Here's my evidence... (Rick's selected quote is at the bottom.)
DMB says:
The conversation between you two about the meaning of the word "theology"
was very helpful. I agree with Sam's meaning, "what the religious community
says about itself". As I understand it, theology is the study of the whole
system of doctrines and beliefs that define a particular religion. Its
sectarian by definition. That's exactly why I think it is NOT intellectual.
I don't expect every area of intellectual inquiry to strictly adhere to the
scientific method, but any discipline that begins with the conclusions
violates the most basic of intellectual values.
RICK asked:
Can you point to anything in LILA that might support the notion that Pirsig
is using the terms as you do?
DMB says:
The quote from the SOVD paper has me thinking that Pirsig means "theology"
as Rick has it, as a form of philosophy of religion. Some support from Lila
would be very helpful and even more convincing, but I doubt we'd find it. In
any case, we both agree that there are genuine intellectual approaches to
religion and such, its just that I wouldn't call that theology. Maybe it
really is just a matter of semantics, but I'd really like to hear you make a
case, my theology graduate friend. Does a theology student learn HOW to
think about god, or does a theology student learn WHAT to think about god?
That's a little too simple and too harsh, but you understand the question,
no? Does a theology student learn about god, or how to be a priest?
Obviously, the later requires the former, but I'm asking about the emphasis.
One can become a priest only by way of a theology degree, no? A theology
degree is hardly ever used for anything except to become a priest, no?
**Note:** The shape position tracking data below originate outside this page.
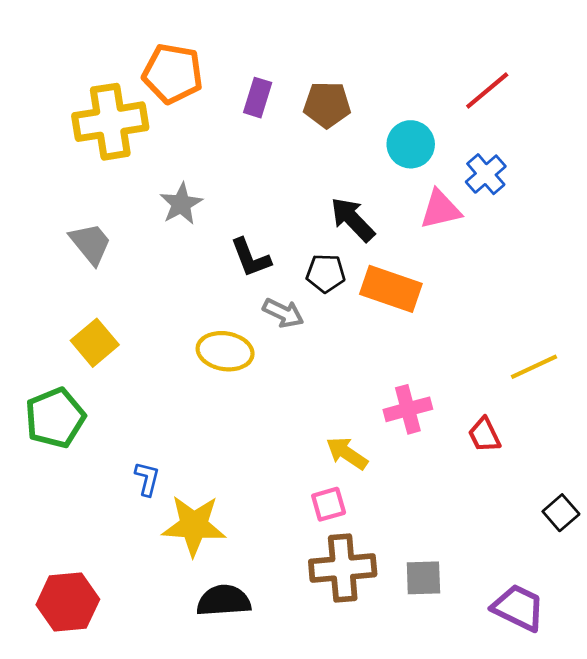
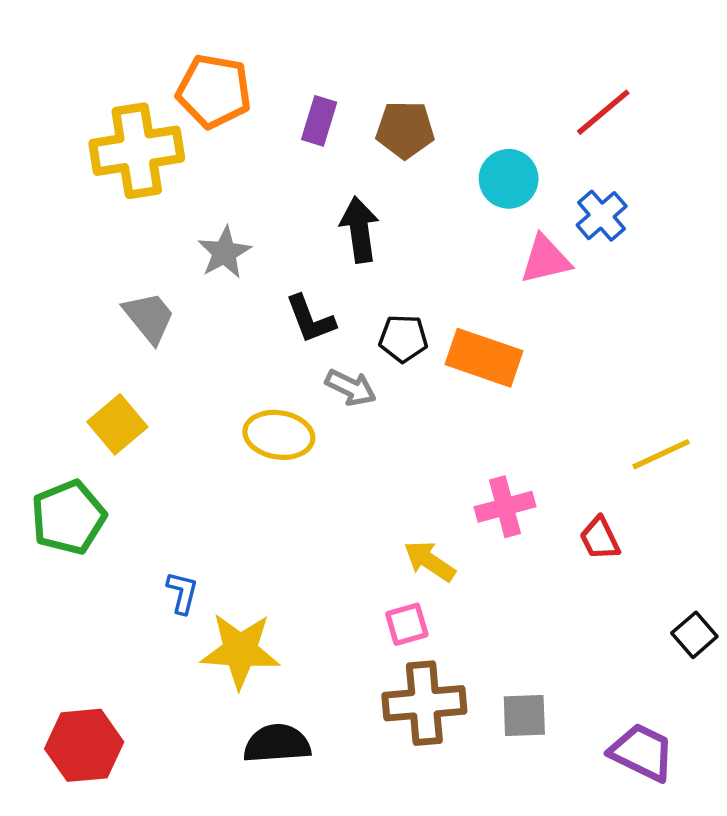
black arrow: (353, 219) -> (359, 230), moved, turned 36
gray trapezoid: (90, 244) -> (149, 317), moved

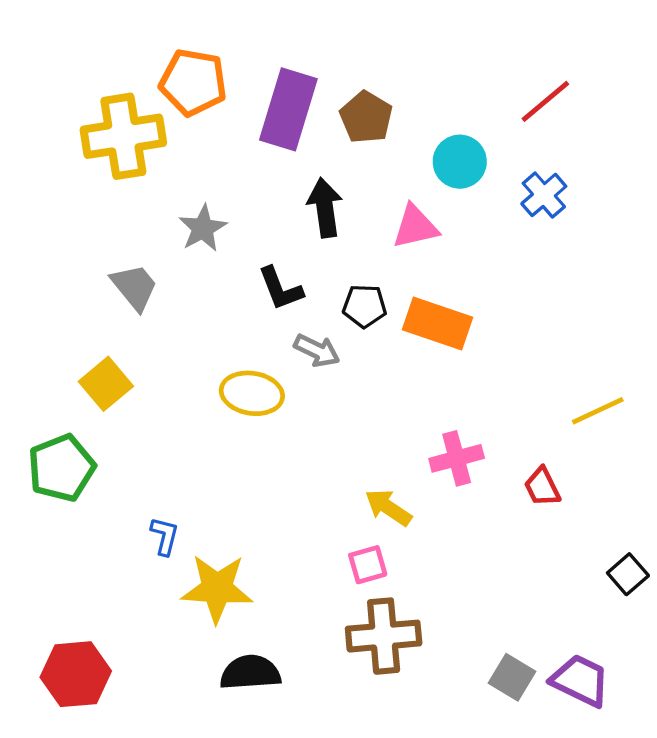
purple rectangle: (319, 121) -> (288, 109), size x1.8
brown pentagon: (405, 130) -> (366, 117), turned 30
pink triangle: (545, 259) -> (415, 227), moved
gray square: (524, 715) -> (512, 677), moved, turned 33

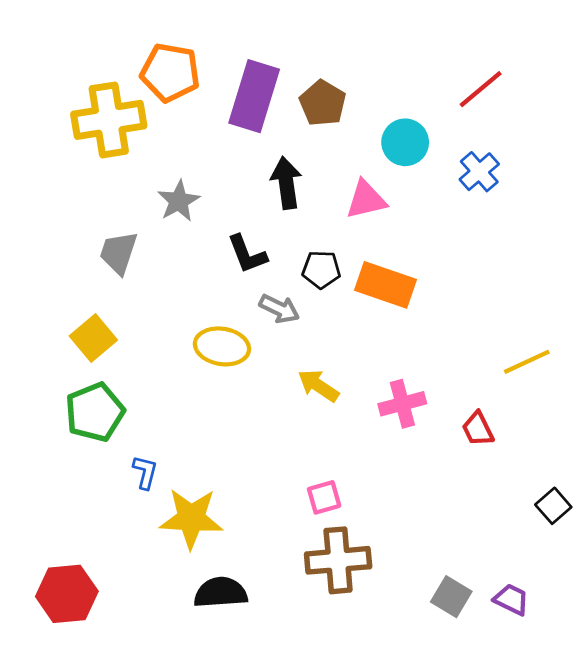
gray trapezoid: (134, 287) -> (119, 253), turned -123
green pentagon: (61, 468) -> (95, 412), moved
yellow arrow: (388, 508) -> (318, 386), moved
purple trapezoid: (580, 681) -> (511, 599), size x0.7

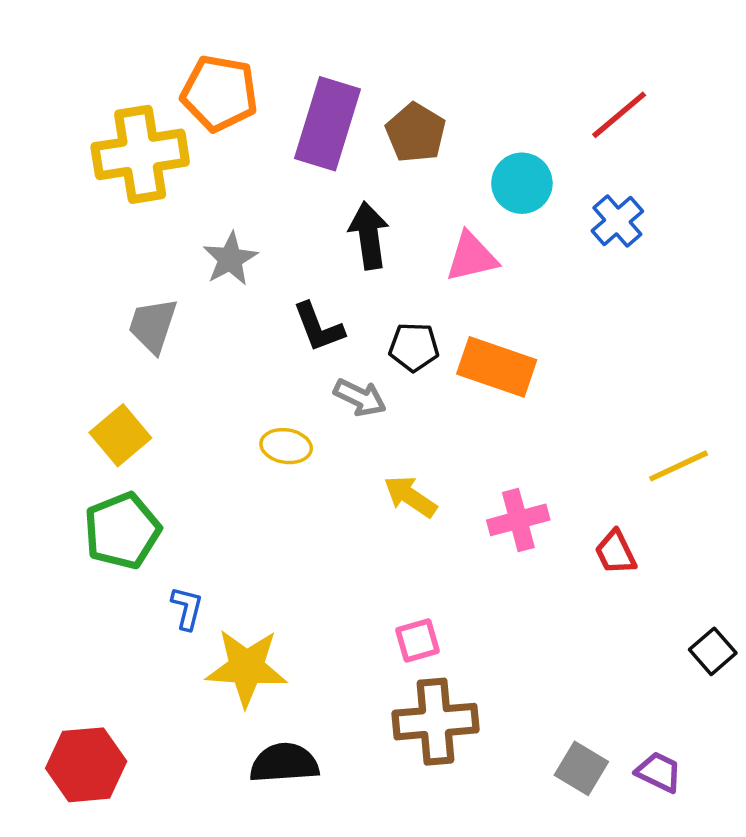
yellow ellipse: (222, 346) -> (286, 446), size x0.7

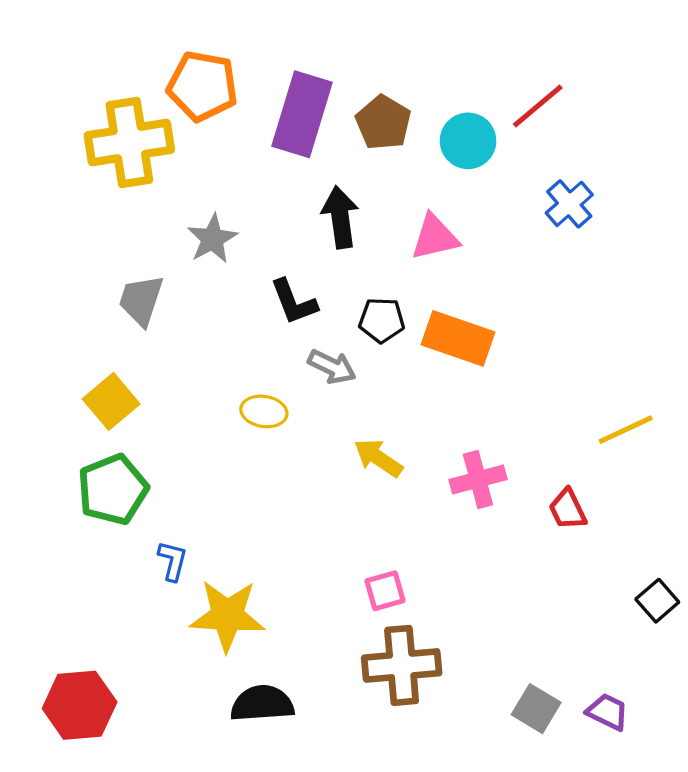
red line: (619, 115) -> (538, 106), moved
cyan circle: (522, 183) -> (468, 141), moved

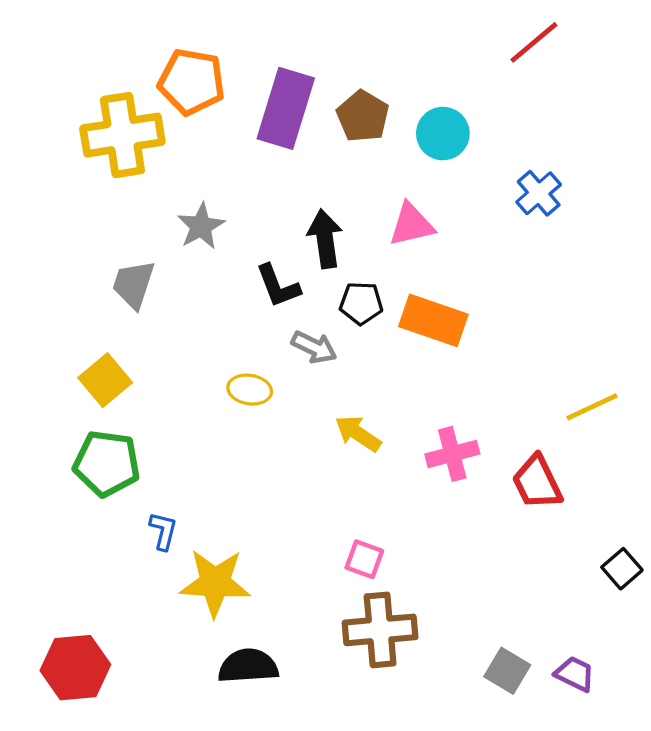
red line: (538, 106) -> (534, 42), moved
black arrow: (340, 217) -> (325, 239), moved
green pentagon: (113, 489) -> (107, 463), turned 30
red trapezoid: (568, 509) -> (537, 482), size x1.4
pink square: (385, 591) -> (364, 559), turned 36

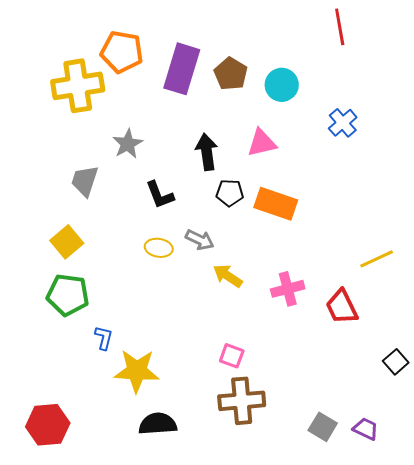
red line: (534, 42) -> (340, 27), turned -60
black L-shape: (278, 286) -> (160, 195), moved
gray arrow: (314, 347) -> (200, 240), moved

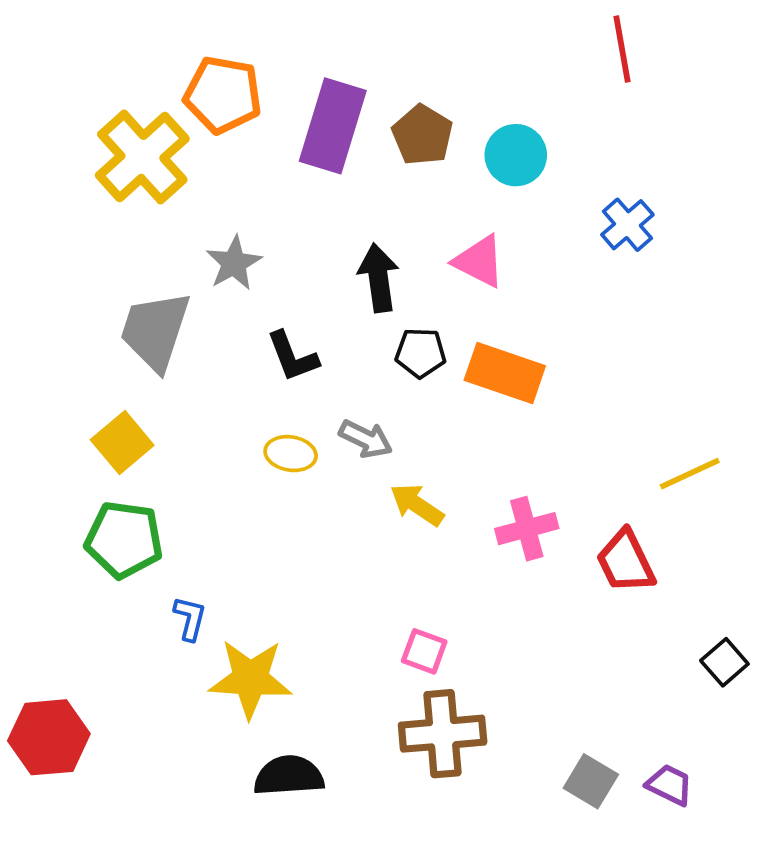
yellow cross: (78, 86) -> (142, 157), turned -33
pink triangle: (262, 143) -> (479, 261), turned 40
gray trapezoid: (85, 181) -> (155, 331), size x1.4
red hexagon: (48, 425) -> (49, 737), moved

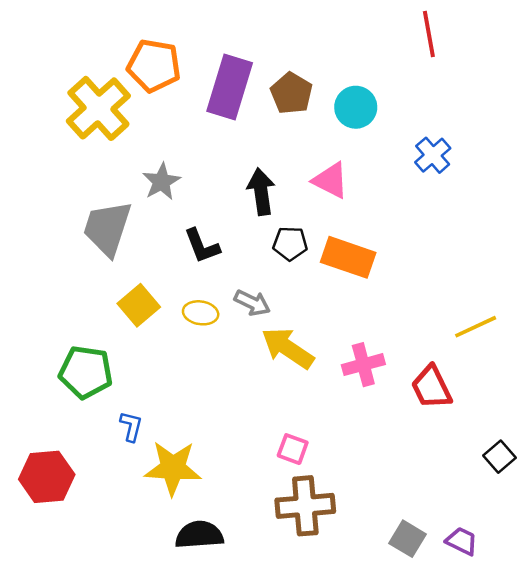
yellow square: (122, 443) -> (139, 305), moved
yellow arrow: (417, 505) -> (288, 348), size x1.4
red hexagon: (49, 737) -> (47, 477), moved

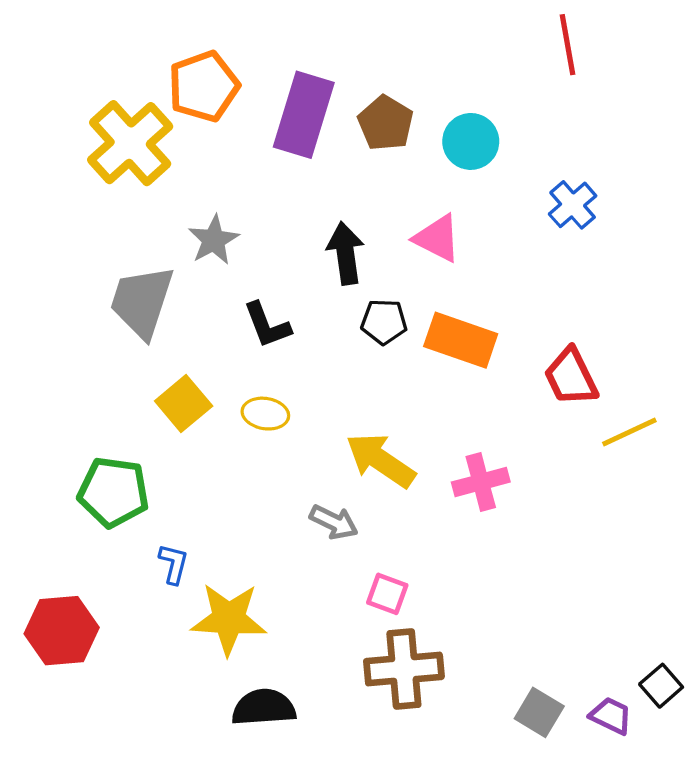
orange pentagon: (154, 66) -> (204, 86), turned -30
gray arrow: (252, 303) -> (334, 522), moved
red trapezoid: (431, 387) -> (571, 377), moved
black square: (500, 457) -> (661, 686), moved

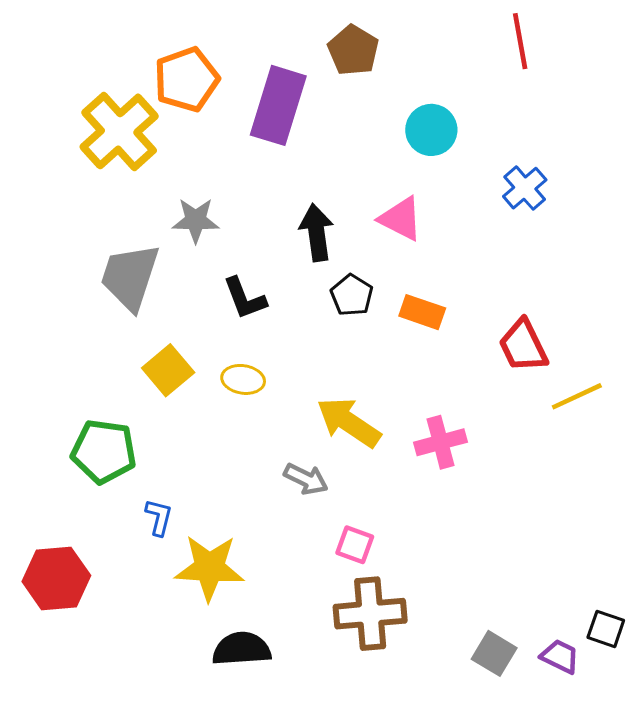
brown pentagon: (386, 123) -> (353, 50), moved
gray star: (214, 240) -> (196, 220), turned 30
black pentagon: (384, 322) -> (352, 295), turned 30
orange rectangle: (461, 340) -> (422, 312), size x0.7
black square: (661, 686) -> (606, 629), turned -30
See
what I'm getting at?
Thanks for your time,
DMB
PIRSIG quote from Rick:
The Metaphysics of Quality associates religious mysticism with Dynamic
Quality, but it would certainly be a mistake to think that the Metaphysics
of Quality endorses the static beliefs of any particular religious sect.
Phaedrus thought sectarian religion was a static *SOCIAL* fallout from
Dynamic Quality and that while some sects had fallen less than others, none
of them told the whole truth (emphasis added).